Editor’s note: Krieg Shaw will be taking us behind the scenes of University of Idaho men’s lacrosse throughout the 2009-2010 season. The Idaho Vandals are an MCLA D1 team, competing in the Pacific Northwest Conference. Shaw, a senior midfielder, will be contributing photos on a weekly basis. If you missed them, here’s Week 1 and Week 2.
First week off from fall ball, some time to recover, take a little time off and really enjoy the fall.
When I went to get pictures of the cow, I noticed I still had a picture from Gem State on my camera. When we stopped in McCall on the way down to have some Subway, I convinced our Coach to take a picture of a very prepared Idahoan, while making it look like it was of me. Let’s just say, I wasn’t the most inconspicuous person.
But back to the cows.
I was able to get my interview and pictures with Dr. Hunt from the Department of Animal and Veterinary Science about the Cannulated Cows. Dr. Hunt has worked here at the U of I for 25 years now and took some time out of his day to answer a few of my questions about the cows and then take me for a little drive to see them.
Basically, the cow’s stomach is split into four compartments, the rumen, reticulum, omasum and the abomasums.

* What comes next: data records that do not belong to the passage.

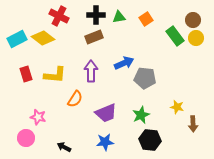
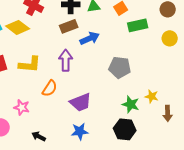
green rectangle: (175, 36) -> (138, 25), moved, turned -66
yellow circle: (196, 38) -> (170, 38), moved
blue arrow: (124, 63) -> (90, 38), moved
green star: (141, 115) -> (131, 104), moved, turned -30
pink star: (38, 117) -> (22, 107), moved

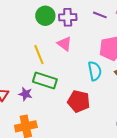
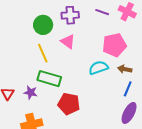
green circle: (45, 16) -> (43, 25), moved
cyan semicircle: (95, 71) -> (98, 68), turned -96
red pentagon: (79, 101) -> (69, 104), moved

The rumen is the largest part of the stomach is full of microbials that help to digest different foods. Because cows are ruminant creatures, they repeatedly regurgitate and rechew food throughout the day. The rumen is the where cannula is placed. The purpose of the cannula is to be able to study the digestive system of cow and see what feeds digest better. The cannula is surgically put in and has no mal-effects on the cow itself, actually the cannula is sutured to the cow’s hide and becomes more or less a part of the cow.

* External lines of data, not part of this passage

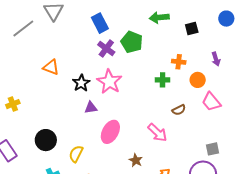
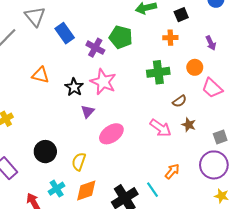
blue rectangle: (100, 23) -> (65, 33), moved
orange cross: (179, 62) -> (170, 38), moved
green cross: (163, 80) -> (158, 72), size x1.5
purple triangle: (91, 108) -> (88, 111), turned -32
pink ellipse: (110, 132) -> (111, 134), turned 35
brown star: (136, 160) -> (189, 125), moved

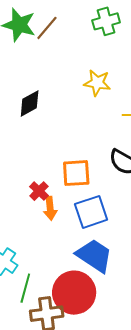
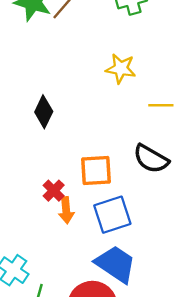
black diamond: (30, 103) -> (44, 112), moved, turned -36

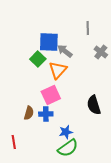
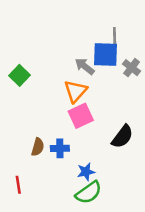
blue square: (49, 42) -> (105, 55), moved
green square: (38, 59) -> (20, 75), moved
pink square: (51, 95) -> (81, 116), moved
black semicircle: (94, 105) -> (122, 137), turned -126

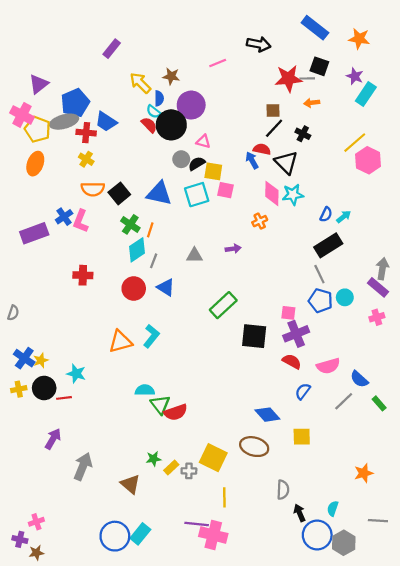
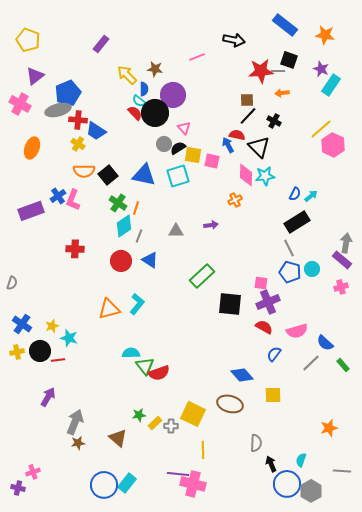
blue trapezoid: (106, 122) -> (96, 131), moved
yellow pentagon: (38, 129) -> (28, 40), moved
pink triangle: (203, 141) -> (184, 128), turned 32
pink square: (225, 190) -> (212, 161), moved
yellow star: (41, 360) -> (52, 326), moved
brown star: (36, 553) -> (78, 443), moved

With fall ball over, I have to wait another week or so until we start up our indoor league in the Rec’s indoor hockey arena. Until then though, I’m left to wander the streets of Moscow and find a little mischief.
The other night, after a little studying, a lady friend and I took a stroll around campus, here are a couple snapshots from my phone.
We actually have a gorgeous campus, other than academics and lacrosse, the scenery was definitely one of the reasons I ended up transferring to Moscow. Our campus is very scenic, as hopefully you will discover, pretty much year round.